According to Taylor, the band’s chemistry with Jay Weinberg is even more standout considering the fact that Slipknot didn’t hold auditions to see who would replace Jordison.
“It’s kind of cool, the way it all came together,” Corey said. “It was almost kesmit, to be honest. ‘Cause we didn’t try out a lot of people. I mean, honestly, Jay was the only dude we tried out; he worked so well. He’s been a fan since he was eight years old.”
He continued: “We were sitting down trying to think of what to do next. And I can’t remember if it was Clown [percussionist Shawn Crahan] or [Slipknot manager Cory] Brennan. They sat us down [and were], like, ‘You’ve gotta see this video.’ ‘Cause we all knew Jay, ’cause he had been coming…
“We would see him backstage with his dad. [We would say], ‘How are you doing? How’s everything going? Oh, you’re playing drums? Cool. Keep it up.’ And Joey was a huge influence for him. So, all of sudden, we start seeing these videos of Jay playing, and we were, like, ‘Whoah!’
“So, what we did was we booked a studio — and I won’t go too much into the background of it — we booked a studio, we didn’t even tell him what it was about. We just told him… We weren’t even the ones telling him. We just told him, ‘Be at this place with a set, at this time, for an audition.’ And then we all walked in. And [he was, like], ‘Huh. Huh. Ehhhhhh…’ And we started going through tunes, and he knew every tune. The ones he didn’t, he knew half of it. It was insane. And that’s how that started.”
When it came down to recording the bass for ‘.5: The Gray Chapter,’ most of that work was reportedly handled by Slipknot guitarists Jim Root and Mick Thomson with some input from Venturella and former touring bassist Donnie Steele.
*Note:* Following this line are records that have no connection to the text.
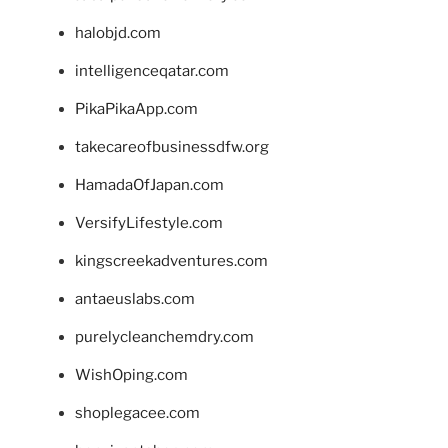
halobjd.com
intelligenceqatar.com
PikaPikaApp.com
takecareofbusinessdfw.org
HamadaOfJapan.com
VersifyLifestyle.com
kingscreekadventures.com
antaeuslabs.com
purelycleanchemdry.com
WishOping.com
shoplegacee.com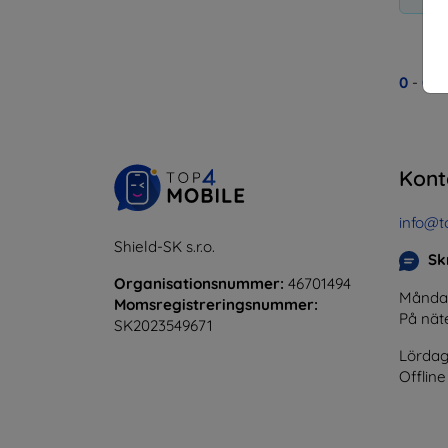
0
-
0
av
Kont
info@t
Shield-SK s.r.o.
Skr
Organisationsnummer:
46701494
Måndag 
Momsregistreringsnummer:
På nät
SK2023549671
Lördag
Offline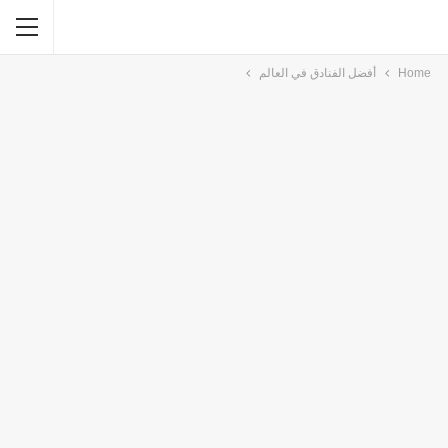
Home
أفضل الفنادق في العالم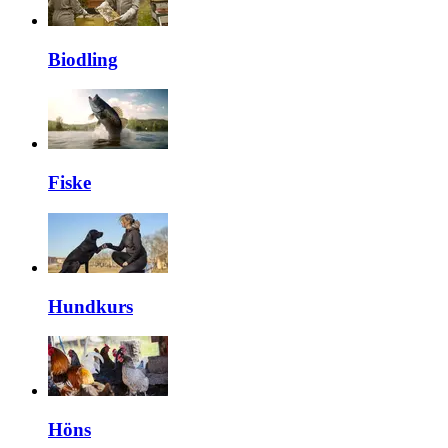
Biodling
Fiske
Hundkurs
Höns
Taylor continued to explain the decision to hire Venturella to finish the remaining bass on the album and step up as the new member of Slipknot. “[The way] Vman [came into Slipknot] was a little different [from the way Weinberg did], because we had a couple of people that we were looking at and that we had actually worked with, and it just wasn’t vibing. Nothing against them technically — it just wasn’t vibing.
“I think Jim was actually the one who said, ‘For now, let’s bring Vman in. He can handle it.’ ‘Cause the dude is a ripper. A lot of people don’t know that. We met him through Mastodon, so we’ve known him a long time, and Jim knew just how good he was. So he came in, and he just started handling it. And he’s so easy to hang out with. He’s such a great dude. And it just got better and better and better and better and better.
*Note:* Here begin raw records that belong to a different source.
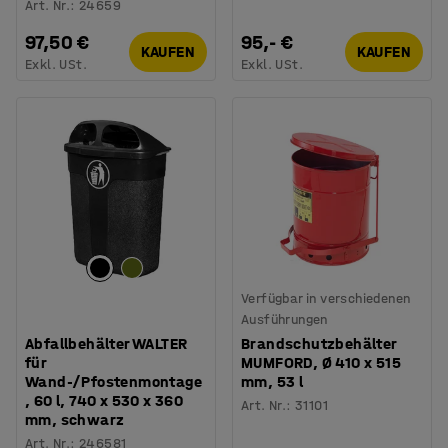
Art. Nr.
:
24659
97,50 €
95,- €
KAUFEN
KAUFEN
Exkl. USt.
Exkl. USt.
Verfügbar in verschiedenen
Ausführungen
Abfallbehälter WALTER
Brandschutzbehälter
für
MUMFORD, Ø 410 x 515
Wand-/Pfostenmontage
mm, 53 l
, 60 l, 740 x 530 x 360
Art. Nr.
:
31101
mm, schwarz
Art. Nr.
:
246581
“The question got brought up towards the end of the album. It was, like, ‘What are we gonna do live?’ And we were, like, ‘What do you mean? He’s coming with us.’ It was a slower burn for him, because we had tried a couple of other people. But it worked so well that it was just, like, ‘Okay, this is it.’ And then it was trial by fire, ’cause now you’re jumping out of the airplane. The first gig was Knotfest in front of 25,000 people. That was their first gig. But it came off, man, and it’s just gotten better. It never gets easier, but it’s gotten better.”